Me tomó en sus brazos y me llevó a la cama. Me besó de nuevo con fuerza, agarró mi pelo y lo tiró hacia atrás.
―Tú eres mía, mi amor, solo mía ―susurró en mi boca, era una mezcla extraña de ternura y enojo―, y ahora te lo demostraré.
Quitó mi pantalón con violencia y se introdujo en mí de una sola estocada, volvió a besarme con furia.
―Tú eres mía y de ahora en adelante, solo tendrás ganas de mí, nadie más te parecerá suficiente.
Comenzó a moverse dentro de mí golpeando con su pelvis mi sexo, provocando oleadas de placer que me dejaban sin aliento, cuando mi respiración se convirtió en jadeos, se detuvo de golpe, abrí los ojos, él me miraba serio.

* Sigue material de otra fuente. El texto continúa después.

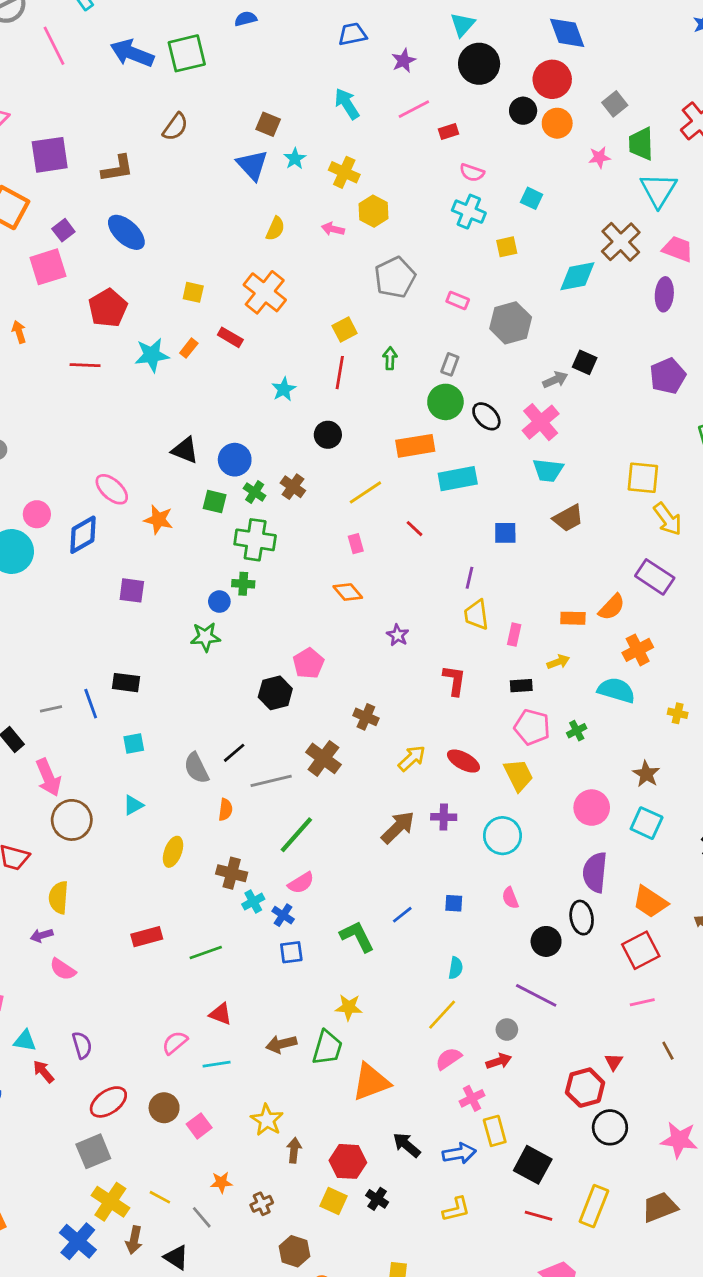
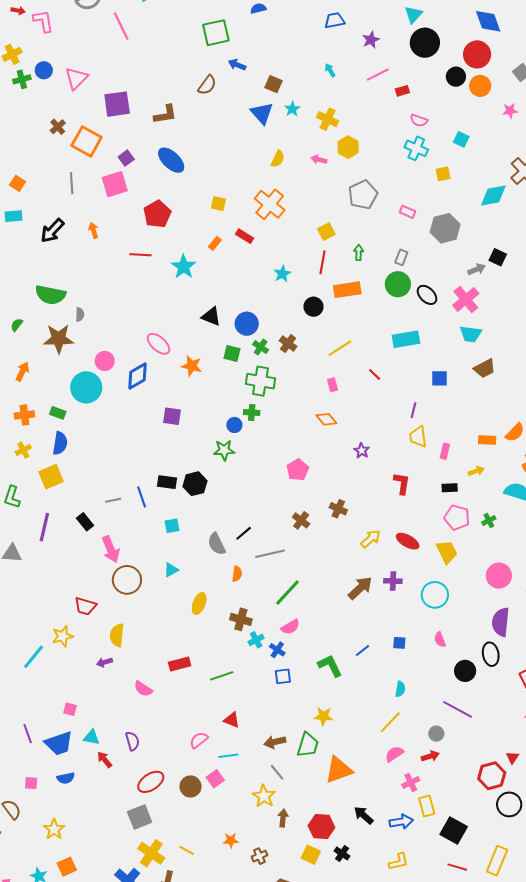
blue arrow: (132, 53) -> (237, 65), moved, size x0.6
cyan arrow: (347, 104) -> (330, 70), size x0.6
cyan star: (152, 355) -> (184, 267), moved, turned -30
orange rectangle: (415, 446) -> (347, 290), moved
black hexagon: (275, 693) -> (195, 484), moved
brown cross: (323, 758) -> (301, 520), moved, size x0.7
pink semicircle: (63, 969) -> (143, 689), moved
pink square: (199, 1126) -> (215, 779), moved
gray line: (202, 1217) -> (277, 772), moved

―Hoy no, querida, hoy será solo para mí, para que te quede claro que el único que decide cuando tú disfrutas, soy yo.
Eso me llegó como un balde de agua fría. No sabía bien a lo que se refería. Volvió a moverse y antes que yo pudiera llegar al orgasmo, acabó en mi estómago, ensuciando un poco mi blusa.

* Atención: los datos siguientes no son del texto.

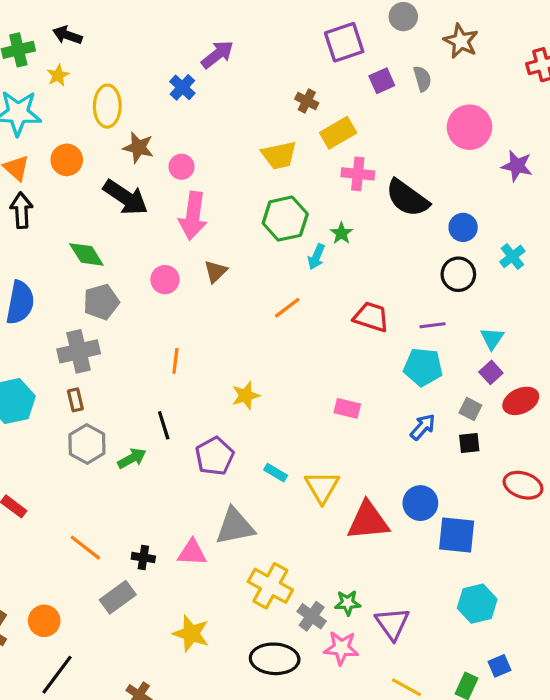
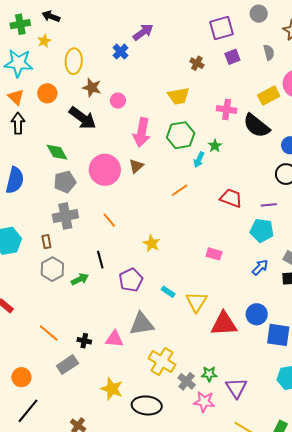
purple square: (382, 81) -> (232, 57), moved
yellow rectangle: (338, 133) -> (269, 96), moved
pink arrow: (193, 216) -> (142, 132), moved
pink circle: (165, 280) -> (105, 170), size x1.8
gray cross: (79, 351) -> (65, 216), moved
orange line: (175, 361) -> (109, 220), turned -49
yellow star: (246, 395) -> (152, 243), turned -30
black ellipse: (275, 659) -> (147, 405), moved

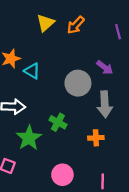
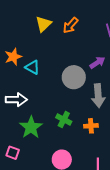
purple arrow: (105, 67) -> (97, 63), turned -70
green cross: (58, 122) -> (64, 119), moved

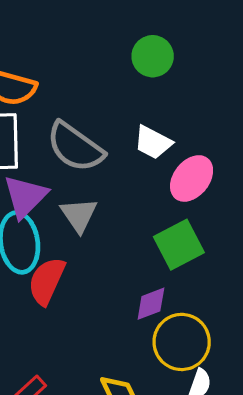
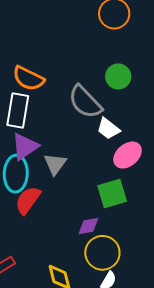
gray semicircle: (75, 147) -> (85, 102), moved

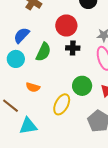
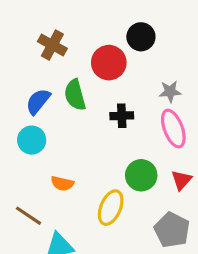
red circle: (66, 25) -> (109, 63), moved
green semicircle: (43, 52) -> (75, 95), moved, turned 144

―Lorenzo... ―dije algo frustrada.
―Ya te lo dije, esto era para demostrarte que el que manda aquí, soy yo.
Me dio un corto beso y se levantó, se acomodó el pantalón y frunció el ceño.
―Levántate, tengo hambre.
Me incorporé sin decir nada, no sabía qué decir, estaba total y absolutamente descolocada. Iba a ir al baño, pero él me detuvo de un brazo.
―Primero mi desayuno ―ordenó.
Tomé mi pantalón y él me lo quitó de las manos.
―No te vistas. Esto... ―Puso su mano en mi trasero y lo sobó―. Esto es mío y tengo el derecho de verlo cuando quiera.
Me fui a la cocina y comencé a preparar el café y las tostadas solo con la blusa, lo que me ponía incómoda y a la vez me excitaba, más aún cuando todavía no lograba satisfacerme.
Serví el desayuno para ambos.
―Yo comeré primero, hoy estás castigada ―me dijo.
―¡¿Por qué?! ―pregunté levantando la voz.
―¿Me estás gritando? Mi mujer, ¿me está gritando? ―consultó amenazante.
―Lorenzo...
―Miranda, te vi con otro hombre, tú estabas con él cuando pensabas que yo no andaría por aquí, así que sí, estás castigada, si estamos viviendo juntos, me debes respeto, yo soy tu hombre y tú me perteneces.
―No soy un objeto. ―Quise gritar, pero no fui capaz.
―Eres mía, Miranda, métete eso en la cabeza.
―Lorenzo...
―¿Vas a seguir desafiándome? ¿Quieres que te dé una lección de verdad?
―¿A qué te refieres?
―Dime, ¿vas a obedecer o tendré que tomar medidas más drásticas?
No contesté, me senté y tomé una tostada.
―No comas ―sentenció.
Le di una mordida a mi pan, sabiendo que lo estaba provocando. No obstante, a él no le pareció gracioso. Me tomó de la muñeca con firmeza y me llevó hacia el sofá, se sentó y me colocó sobre sus piernas boca abajo.
―Lo siento, Miranda, pero debes aprender.
Comenzó a darme nalgadas, una tras otra, a ratos, sentía una caricia, luego, más golpes. No eran fuertes, más bien, humillantes. Por alguna extraña razón, me excitaba todo eso, tal vez eso era lo que sentían las mujeres en las novelas que leía. Al terminar de golpearme, me volteó y me besó, con un beso profundo y poderoso.
―Eres mía, Miranda, solo mía. ¿Ahora lo entiendes?
Creí que lo entendí, pero no; claro que él se encargó día a día de hacérmelo entender. De más está decir que aquel día no tomé desayuno.
Sacudí la cabeza a los recuerdos. Ya no me parecía ni excitante, ni amoroso, ni nada similar. Ahora me parecía patético. Y lo odiaba. Y me odiaba a mí por permitirle convertirme en un monigote de sus caprichos y deseos.
Golpeé la mesa con fuerza con mis dos puños. ¡Maldito motoquero! Si no hubiera sido por él, el hilo de mis pensamientos jamás me habrían llevado al recuerdo de Lorenzo.